I understand its a vague question, I'm just trying to understand the fish better, so I can become a better fisherman.


----------



## partlyable (Mar 2, 2005)

Green watermelon if I only had 1.


----------



## Bassbme (Mar 11, 2012)

I base my color selection more on water color, than I do anything else. There are definitely times that bass key in on specific food sources more than they do others, but I usually change the style of the bait and the type of presentation, rather than change colors. 

The dirtier the water, the darker the color. The clearer the water, the more colors I can use. And the more natural colors I go with. With that said, the one color I use most often for bottom contact baits, or baits that I fish in cover, is brown and orange. Other colors for that category of baits would be, black with blue, black with red, or the green pumpkin with chartreuse tips that Bad Bub mentioned earlier. 

For free swimming baits, I most always use a color that would imitate bait fish. Again, for me, water color dictates bait color. Chartreuse and white, or black for dirtier water. Chartreuse and white, straight white, or colors that represent bluegill, perch, or shad in clearer water. 

But, as Cajunsaugeye intimated, color choice really depends on what you're trying to make your bait look like. Fall would be the only time of year that I would favor colors that represent bait fish over other colors that may not. But I don't care what species of bass I'm after, or what time of year it is .... I'm always going to have a rod with a brown and orange bait rigged and ready to go, somewhere in my boat.


----------



## sciotoyaker (Jan 23, 2015)

Perhaps I should have worded my question differently.
I want to learn about what time of year bass feed on different food sources. I know bass have 2 mainstays in their diet. Crawfish, and baitfish. I also know smallmouth school up in the fall and feed heavily on schooling baitfish. About what time in the early spring do bass start feeding? And is it on craws, or baitfish? Or is it lake/river dependent? Or is it temperature dependent?
I know, a lot of questions...I am trying to learn what to do in certain situations, so I can stop with the guessing games. I want to be more scientific about my approach to bass fishing, I asked about color because I don't know the science behind it. I read somewhere bass like the black and blue colors when craws are moulting. But I don't know when craws moult, so I wouldn't know what time of year to use that color. Of course, experimentation would be the best way to learn, but if someone already knows, and do dosnt mind sharing. Thanks for all the help!


----------



## CudaJohn (Aug 26, 2014)

sciotoyaker, I found this article, http://www.fix.com/blog/bass-fishing-by-season/

I don't know much about this stuff either so maybe some of the seasoned guys can comment on the accuracy of the article's content.


----------



## sciotoyaker (Jan 23, 2015)

That's exactly what I was looking for. Thanks, cudajohn!


----------



## MassillonBuckeye (May 3, 2010)

CudaJohn said:


> sciotoyaker, I found this article, http://www.fix.com/blog/bass-fishing-by-season/
> 
> I don't know much about this stuff either so maybe some of the seasoned guys can comment on the accuracy of the article's content.


From the article.

"bass are not picky eaters and devour anything available. "

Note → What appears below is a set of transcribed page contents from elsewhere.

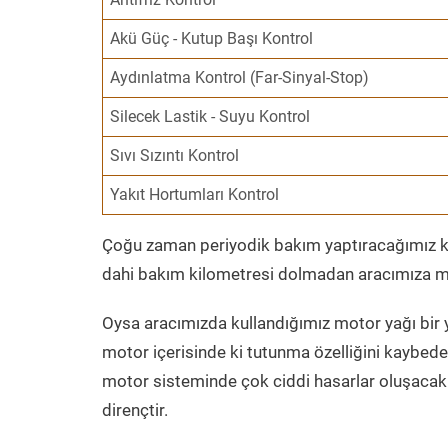
Akü Güç - Kutup Başı Kontrol
Aydınlatma Kontrol (Far-Sinyal-Stop)
Silecek Lastik - Suyu Kontrol
Sıvı Sızıntı Kontrol
Yakıt Hortumları Kontrol
Çoğu zaman periyodik bakım yaptıracağımız kil
dahi bakım kilometresi dolmadan aracımıza mo
Oysa aracımızda kullandığımız motor yağı bir y
motor içerisinde ki tutunma özelliğini kaybed
motor sisteminde çok ciddi hasarlar oluşacak 
dirençtir.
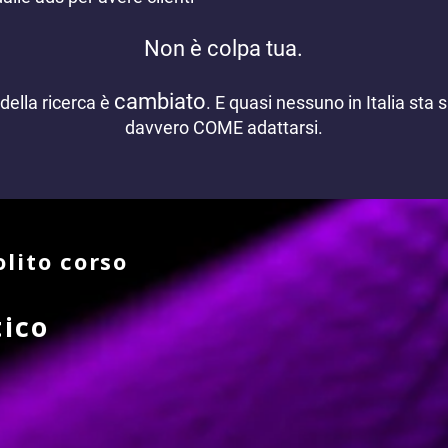
Non è colpa tua.
cambiato
della ricerca è
. E quasi nessuno in Italia sta
davvero COME adattarsi.
lito corso
tico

Pretty much how I feel about bass  They are eating machines. You get a bait in front of them, odds are they are gonna hit it or try to get it out of its nest which is almost as good.


----------



## Bassbme (Mar 11, 2012)

The article in the link CudaJohn posted is pretty much spot on. And knowing when bass may be keying on a specific food source is definitely important. I just want to say that while choosing colors that represent the food bass are eating is a good start, you'll want to consider water color to be just as important as what the bass are eating. 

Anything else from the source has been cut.